PANDEGLANG, RADARBANTEN.CO.ID – Ratusan orang mengikuti edukasi publik literasi keuangan bertempat Mina Agrowisata Bukit Sinyonya, Desa Bandung, Kecamatan Banjar, Kabupaten Pandeglang.
Acara edukasi publik literasi keuangan diselenggarakan oleh Universitas Faletehan berkolaborasi dengan Otoritas Jasa Keuangan (OJK), Bank Indonesia, Bursa Efek Indonesia (BEI) Pilarmas Investindo Sekuritas dan Pemerintah Desa Bandung, Kecamatan Banjar, Kabupaten Pandeglang.
Kegiatan edukasi publik literasi keuangan diselenggarakan dalam rangka meningkatkan pengetahuan tentang pengelolaan keuangan yang bijak dan aman.
Tujuannya agar masyarakat umum, pelaku usaha desa agar lebih bijak dalam mengelola keuangan, menabung, serta mengenal investasi yang legal dan terpercaya.
Kepala Desa Bandung, Wahyu Kusnadiharja mengatakan, hari ini ada kegiatan literasi keuangan.
“Yang difasilitasi oleh Universitas Feletehan. Narasumbernya ada dari OJK, BI, BEI, dan Pilarmas Unvestindo Sekuritas,” katanya kepada RADARBANTEN.CO.ID, Senin, 26 Januari 2026.
Tentunya kegiatan literasi keuangan ini akan membawa masyarakat Desa Bandung, khususnya para kaula muda untuk mendapatkan literasi keuangan.
“Bagaimana mengelola keuangan dengan baik dan untuk bisa ikut investasi dalam pasar saham nasional dan internasional,” katanya.
Mudah-mudahan, Kades Wahyu menegaskan, kegiatan literasi keuangan difasilitasi oleh Universitas Faletehan berdampak positif pada masyarakat.
“Khususnya para kaula muda dalam rangka pemanfaatan sistem keuangan digital,” katanya.
Dosen prodi manajemen Fakultas Ekonomi Bidang Bisnis Universitas Faletehan dan juga selaku pembina KSPM (Kelompok Studi Pasar Modal) dan Galeri Investasi Universitas Faletehan Heru W mengungkapkan, bahwasannya Unversitas Faletehan melaksanakan kegiatan hari ini adalah terkait edukasi publik literasi keuangan.
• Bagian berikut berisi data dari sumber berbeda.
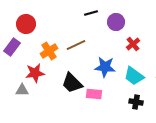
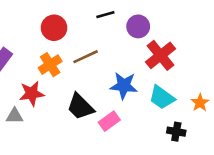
red circle: (26, 24) -> (54, 28), moved
red cross: (133, 44) -> (161, 55), size x1.6
pink rectangle: (94, 94) -> (109, 121), turned -42
black cross: (136, 102) -> (176, 132), moved

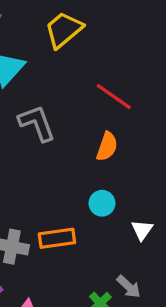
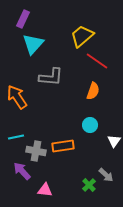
yellow trapezoid: (64, 30) -> (82, 36), moved
gray L-shape: (37, 123) -> (51, 77), turned 115

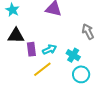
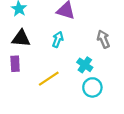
purple rectangle: (31, 49) -> (15, 64), moved
cyan arrow: (49, 49) -> (58, 39), moved, turned -48

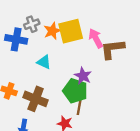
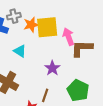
green pentagon: (75, 91) -> (78, 90), moved

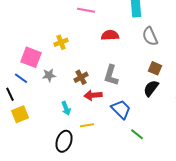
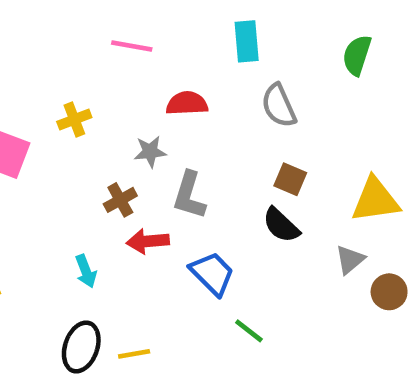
gray star: (49, 75) -> (150, 152), moved
black semicircle: (151, 88) -> (281, 225), turned -84
yellow line: (87, 125) -> (134, 354), moved

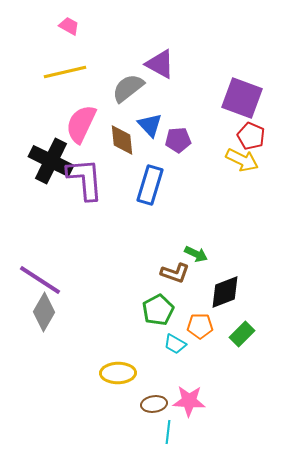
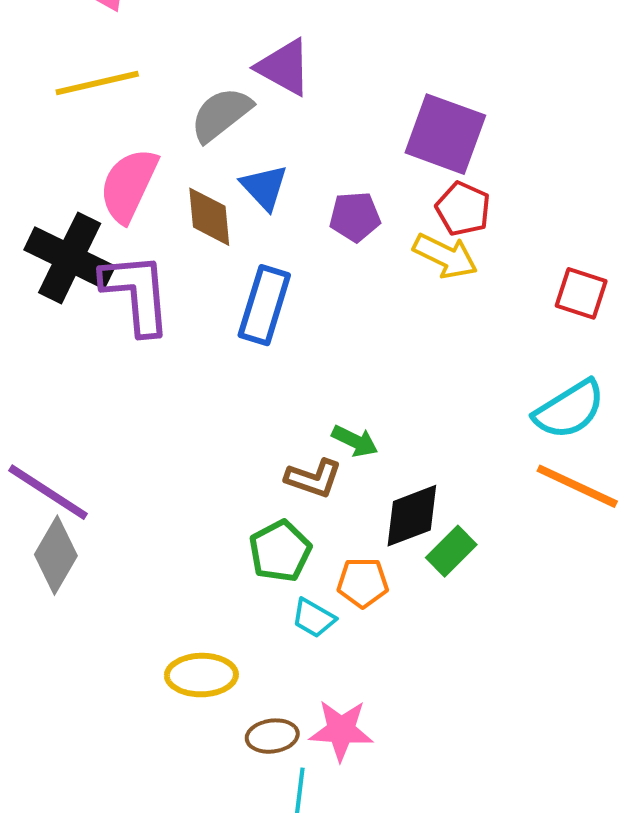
purple pentagon: (178, 140) -> (355, 217), moved
green rectangle: (242, 334) -> (451, 551), moved

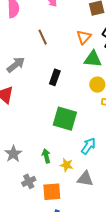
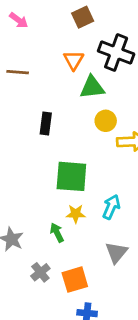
brown line: (43, 37) -> (18, 72), turned -49
yellow star: (66, 165) -> (76, 214), moved
gray triangle: (85, 179) -> (116, 252), turned -48

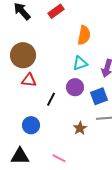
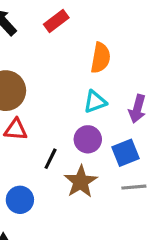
brown star: (80, 128) -> (81, 182), moved, size x1.5

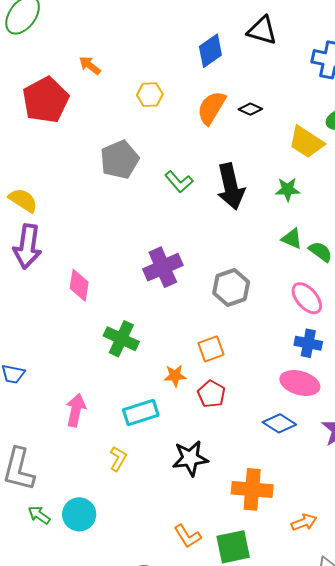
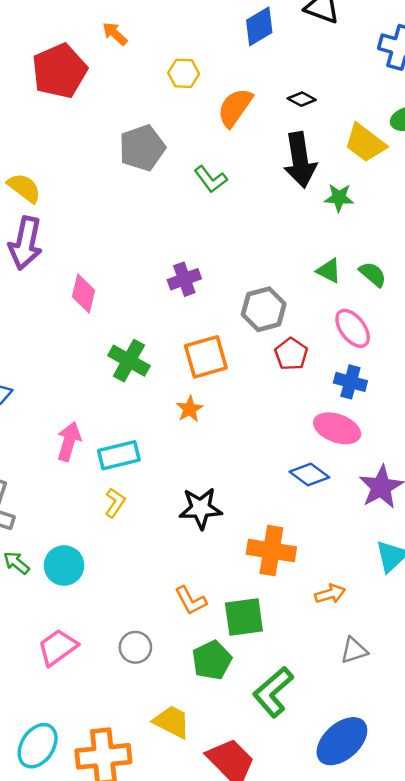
orange semicircle: (211, 108) -> (235, 108), moved
black arrow: (231, 186) -> (300, 160), moved
green triangle: (292, 239) -> (329, 271), moved
purple cross: (163, 267) -> (184, 279), size x0.7
orange square: (211, 349) -> (206, 357), moved, size x1.4
orange star: (175, 376) -> (190, 409), turned -30
red pentagon: (211, 394) -> (291, 354), moved
cyan rectangle: (141, 412) -> (119, 455), moved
“Fokusnya adalah bahwa kita memberikan literasi keuangan kepada masyarakat Desa Bandung khususnya. Dan diantaranya pengusaha UMKM, para penggiat bisnis dan sebagainya,” katanya.
Seperti yang telah ketahui bersama, bahwa warga Banten umumnya inklusi keuangan lebih tinggi daripada literasi keuangan. Jadi inklusi keuangan itu bisa mencapai 80 persen sampai hampir 90 persen inklusi keuangannya.
“Namun literasinya masih minim. Baru sekitar 50 persen nah apa yang terjadi, sebenarnya masyarakat sudah punya akun, sudah bisa bertransaksi bahkan pakai transaksi digital juga sudah terbiasa, namun pemahaman tentang apa itu masih minim,” katanya.
Akhirnya, masyarakat tidak bisa membedakan, Bursa Efek aja, antara trading dan forex, komoditi, dengan investasi saham. Belum lagi tentang keuangan bisa bertransaksi digital tapi sering ketipu.
“Nah poin itulah yang kemudian kita menyelenggarakan ini. Dalam rangka membantu pemerintah untuk bisa meningkatkan pemahaman masyarakat terhadap keuangan,” katanya.
Tujuan literasi keuangan ini agar mereka terjaga bisa menggunakannya dan paham melaksanakan dan paham transaksi itu dilakukan.
“Agar masyarakat umum, pelaku usaha desa agar lebih bijak dalam mengelola keuangan, menabung, serta mengenal investasi yang legal dan terpercaya,” katanya.